Cramer is usually given credit for the result that \(\frac{n^2+3n}{2}\) points generally determine a curve of degree \(n,\) because he gave a proof of it, using the counting argument on the preceding page, in Chapter 3 of his book *Introduction a l'analyse des lignes courbes algébriques* (*Introduction to the Analysis of Curved Algebraic Lines*) [Cramer 1750], which was widely read in the second half of the 18th century. Euler proved the same thing in a paper published in the same year [Euler 1750a], but the result had actually been published much earlier by Maclaurin [Maclaurin 1720].

To determine a curve of degree \(n,\) it is *usually* enough to know \(\varphi_n = \frac{n^2+3n}{2}\) points that lie on the curve. These will give rise to a homogeneous system of \(\varphi_n\) equations in \(\varphi_n + 1\) unknowns. As long as the rank of this system is \(\varphi_n,\) then the \(\varphi_n + 1\) coefficients of the polynomial equation will be determined, up to a scalar multiple.

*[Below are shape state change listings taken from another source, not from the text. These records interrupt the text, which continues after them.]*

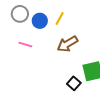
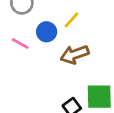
blue circle: (40, 21) -> (47, 32), moved

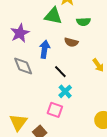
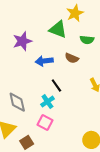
blue arrow: (45, 49) -> (44, 61), turned -114
gray diamond: (23, 66) -> (17, 102), moved
cyan cross: (65, 91) -> (47, 102), moved

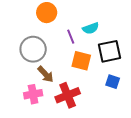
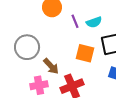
purple line: (71, 37) -> (75, 21), moved
gray circle: (33, 49) -> (27, 47), moved

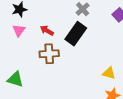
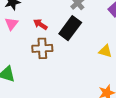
yellow triangle: (109, 73) -> (105, 51), moved

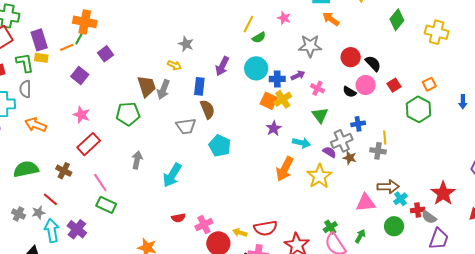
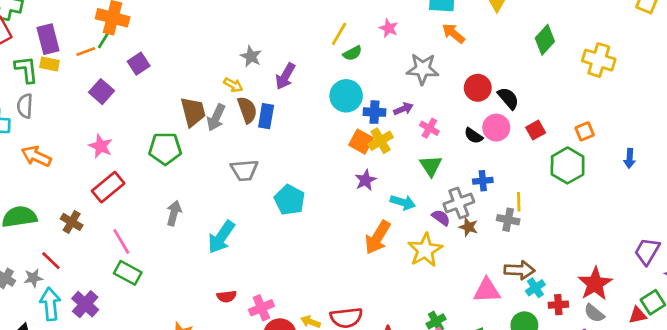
purple arrow: (222, 66) -> (285, 76), moved
brown semicircle: (207, 109) -> (247, 110), moved
gray semicircle: (429, 217) -> (594, 313), moved

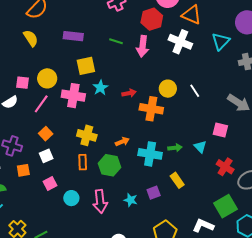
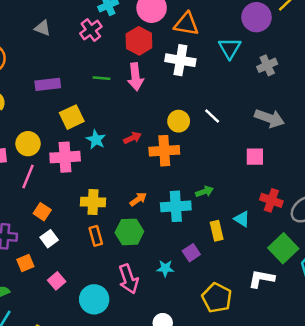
cyan triangle: (200, 147) -> (242, 219), moved
yellow rectangle: (177, 180) -> (217, 231), turned 35
pink square: (50, 183) -> (57, 281), moved
cyan circle: (71, 198) -> (94, 299), moved, size x1.5

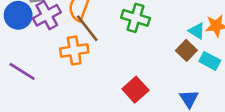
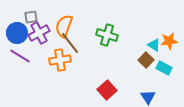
purple line: (22, 71) -> (20, 56), moved

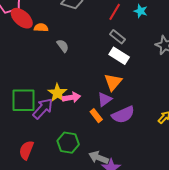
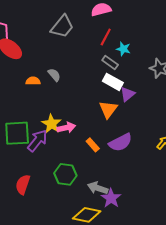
cyan star: (141, 11) -> (123, 49), moved
orange semicircle: (41, 28) -> (33, 81), moved
purple triangle: (105, 99) -> (127, 94), moved

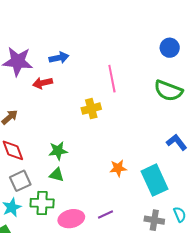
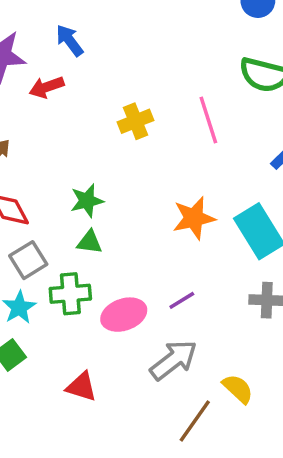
blue arrow: (59, 58) -> (70, 41), turned -108
pink line: (112, 79) -> (208, 120), moved
orange star: (118, 168) -> (194, 218), size x1.4

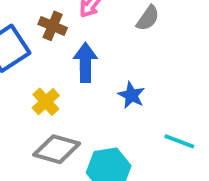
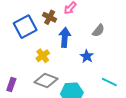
gray semicircle: (148, 18) -> (98, 31), moved

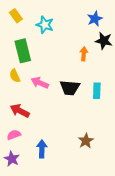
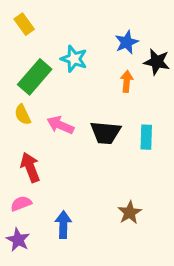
blue star: (95, 19) -> (127, 42), moved
cyan star: (45, 25) -> (74, 59), moved
green rectangle: (23, 51) -> (35, 77), turned 55
red arrow: (20, 111) -> (30, 167), turned 42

However, as Euler's example indicates, the linear equations may not be linearly independent for every possible set of \(\varphi_n\) points on the curve. In particular, a conic should be determined by \(\varphi_2=5\) of its points, but not when 4 or 5 of the points lie on the same line.

Let's consider the case of the cubic equation, i.e. the polynomial equation of degree 3. In [Euler 1750a], Euler wrote the general cubic equation as

\[\alpha x^3 + \beta x^2y + \gamma xy^2 + \delta y^3 + \varepsilon x^2 + \zeta xy + \eta y^2 + \theta x + \iota y + \kappa = 0.\]

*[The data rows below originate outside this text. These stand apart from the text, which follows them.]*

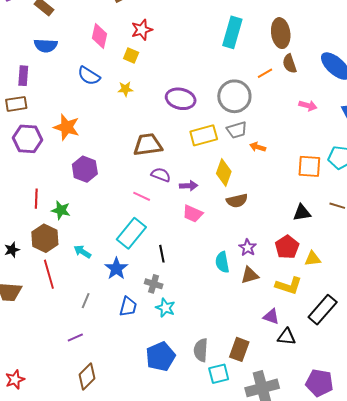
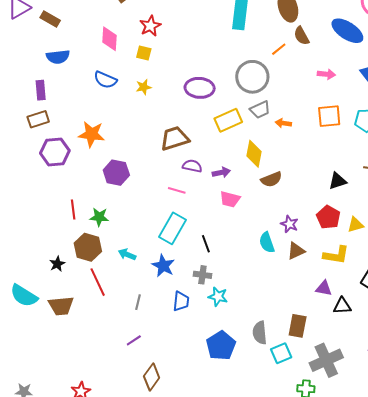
orange square: (309, 166) -> (329, 116), moved

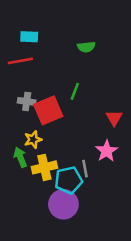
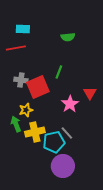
pink star: (107, 151) -> (70, 104), moved
gray line: (85, 169) -> (67, 133), turned -32
purple circle: (63, 204) -> (63, 166), moved

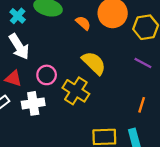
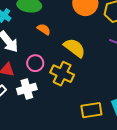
orange semicircle: (83, 23) -> (44, 29), moved

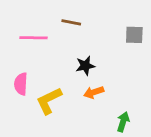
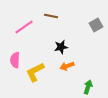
gray square: (134, 35) -> (96, 25), turned -32
pink line: (33, 38) -> (24, 27), turned -36

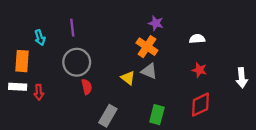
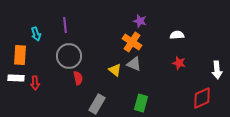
red diamond: (200, 105) -> (202, 98), moved

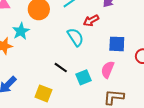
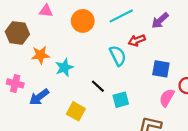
cyan star: (21, 31) -> (64, 67), moved
pink semicircle: (108, 70) -> (167, 98), moved

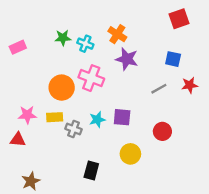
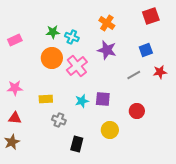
orange cross: (117, 34) -> (107, 23), moved
blue square: (173, 59) -> (146, 50), turned -32
pink cross: (91, 78) -> (77, 66), turned 30
orange circle: (62, 88) -> (52, 58), moved
pink star: (27, 115) -> (15, 88), moved
gray cross: (73, 129) -> (59, 120), moved
brown star: (31, 181) -> (12, 142), moved

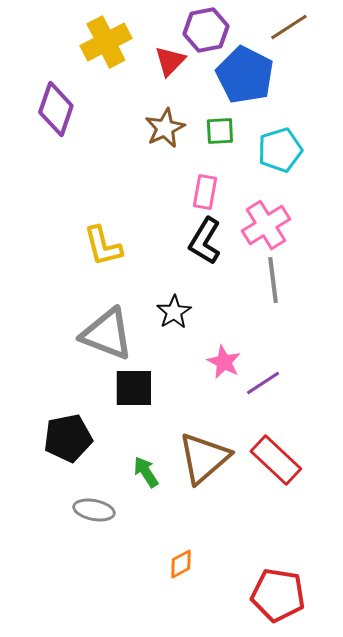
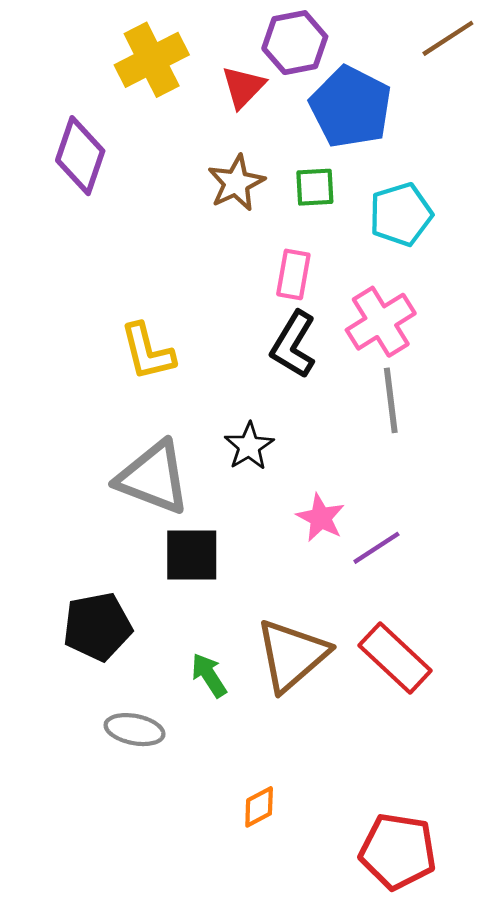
brown line: (289, 27) -> (448, 38), moved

If we now substitute \((x_1,y_1),\) \((x_2,y_2),\) …, \((x_9,y_9),\) we have a system of 9 equations in the 10 unknowns \(\alpha,\) \(\beta,\) …, \(\kappa,\) represented by the following augmented matrix:\[\left[\begin{array}{rrrrrrrrrrr} x_1^3 & x_1^2y_1 & x_1y_1^2 & y_1^3 & x_1^2 & x_1y_1 & y_1^2 & x_1 & y_1 & 1 & 0 \\ x_2^3 & x_2^2y_2 & x_2y_2^2 & y_2^3 & x_2^2 & x_2y_2 & y_2^2 & x_2 & y_2 & 1 & 0 \\ x_3^3 & x_3^2y_3 & x_3y_3^2 & y_3^3 & x_3^2 & x_3y_3 & y_3^2 & x_3 & y_3 & 1 & 0 \\ x_4^3 & x_4^2y_4 & x_4y_4^2 & y_4^3 & x_4^2 & x_4y_4 & y_4^2 & x_4 & y_4 & 1 & 0 \\ x_5^3 & x_5^2y_5 & x_5y_5^2 & y_5^3 & x_5^2 & x_5y_5 & y_5^2 & x_5 & y_5 & 1 & 0 \\ x_6^3 & x_6^2y_6 & x_6y_6^2 & y_6^3 & x_6^2 & x_6y_6 & y_6^2 & x_6 & y_6 & 1 & 0 \\ x_7^3 & x_7^2y_7 & x_7y_7^2 & y_7^3 & x_7^2 & x_7y_7 & y_7^2 & x_7 & y_7 & 1 & 0 \\ x_8^3 & x_8^2y_8 & x_8y_8^2 & y_8^3 & x_8^2 & x_8y_8 & y_8^2 & x_8 & y_8 & 1 & 0 \\ x_9^3 & x_9^2y_9 & x_9y_9^2 & y_9^3 & x_9^2 & x_9y_9 & y_9^2 & x_9 & y_9 & 1 & 0\end{array}\right].\]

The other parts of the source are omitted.